Lucid Group said on Monday it will pare down its U.S. workforce by roughly 18% and that Chief Operating Officer Marc Winterhoff has left the company. The automaker described the move as part of ongoing efforts to improve profitability.
The company did not provide a headcount figure for the specific layoffs. Lucid said the reductions will touch full-time employees, contractors and hourly workers on the factory floor. As of December 31, Lucid reported about 9,000 employees worldwide. The firm also confirmed it has eliminated the second shift at AMP-1, its primary electric vehicle production plant.
Investors reacted to the announcement with the company's shares dropping about 4% following the disclosure.

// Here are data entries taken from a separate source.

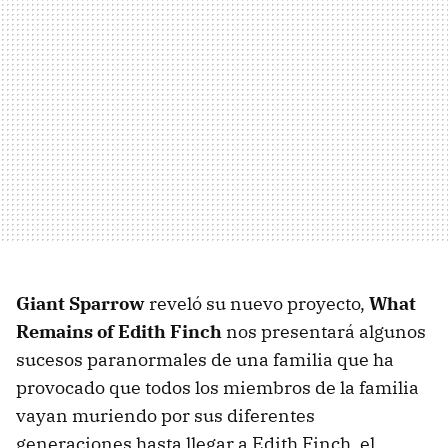
Giant Sparrow
reveló su nuevo proyecto,
What
Remains of Edith Finch
nos presentará algunos
sucesos paranormales de una familia que ha
provocado que todos los miembros de la familia
vayan muriendo por sus diferentes
generaciones hasta llegar a Edith Finch, el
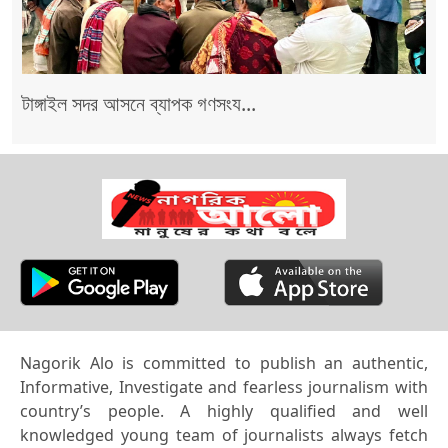
টাঙ্গাইল সদর আসনে ব্যাপক গণসংয...
Nagorik Alo is committed to publish an authentic,
Informative, Investigate and fearless journalism with
country’s people. A highly qualified and well
knowledged young team of journalists always fetch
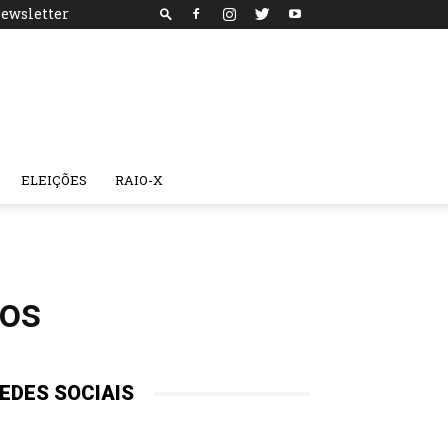
ewsletter
ELEIÇÕES
RAIO-X
tos
EDES SOCIAIS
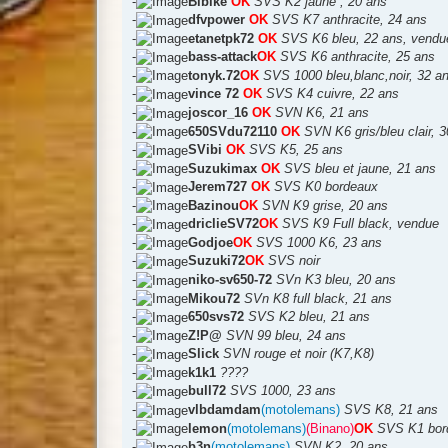
-
Bibike
OK
SVS K2 jaune , 20 ans
-
dfvpower
OK
SVS K7 anthracite, 24 ans
-
etanetpk72
OK
SVS K6 bleu, 22 ans, vendu
-
bass-attack
OK
SVS K6 anthracite, 25 ans
-
tonyk.72
OK
SVS 1000 bleu,blanc,noir, 32 a
-
vince 72
OK
SVS K4 cuivre, 22 ans
-
joscor_16
OK
SVN K6, 21 ans
-
650SVdu72110
OK
SVN K6 gris/bleu clair, 
-
SVibi
OK
SVS K5, 25 ans
-
Suzukimax
OK
SVS bleu et jaune, 21 ans
-
Jerem727
OK
SVS K0 bordeaux
-
Bazinou
OK
SVN K9 grise, 20 ans
-
driclieSV72
OK
SVS K9 Full black, vendue
-
Godjoe
OK
SVS 1000 K6, 23 ans
-
Suzuki72
OK
SVS noir
-
niko-sv650-72
SVn K3 bleu, 20 ans
-
Mikou72
SVn K8 full black, 21 ans
-
650svs72
SVS K2 bleu, 21 ans
-
Z!P@
SVN 99 bleu, 24 ans
-
Slick
SVN rouge et noir (K7,K8)
-
k1k1
????
-
bull72
SVS 1000, 23 ans
-
vlbdamdam
(motolemans)
SVS K8, 21 ans
-
lemon
(motolemans)
(Binano)
OK
SVS K1 bor
-
b3n
(motolemans)
SVN K2, 20 ans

This action represents Lucid's second notable workforce reduction this year. In February, the company cut 12% of its U.S. workforce in an effort to conserve cash. Management has cited operational challenges in recent months, including a supplier-related issue that disrupted deliveries of the Gravity SUV in February. In addition, Lucid suspended its 2026 production outlook last month while conducting a business review.
Lucid said it expects the current restructuring to produce approximately $32 million in severance and other employee-related charges. The company projects the changes will yield about $158 million in annualized cost savings.
The personnel change at the executive level follows a period of leadership transitions. Marc Winterhoff served as interim chief executive for more than a year after Peter Rawlinson stepped down from that role in February 2025. In April, Lucid named Silvio Napoli, formerly chief of Schindler, as its CEO.
Management continues to present the Gravity SUV and a planned mid-size vehicle platform as the pillars for future revenue growth. The company is also advancing a robotaxi initiative through partnerships with Uber and autonomous-delivery partner Nuro.
Implications and context
- The workforce reduction and production-shift cut are framed by Lucid as moves to reduce costs and shore up profitability.
- Reported severance charges will affect near-term results, while the company projects material annualized savings if the plan performs as expected.
- Operational disruptions and a suspended production outlook highlight ongoing execution and planning uncertainties for the company.
What this means for related sectors
- Automotive manufacturing and suppliers could feel downstream effects from changes in Lucid's production cadence and staffing.
- Labor markets tied to EV production at AMP-1 and similar facilities are directly affected by shift eliminations and layoffs.
- Partnership efforts in robotaxi and autonomous delivery remain strategic priorities but carry execution risk tied to Lucid's operational stability.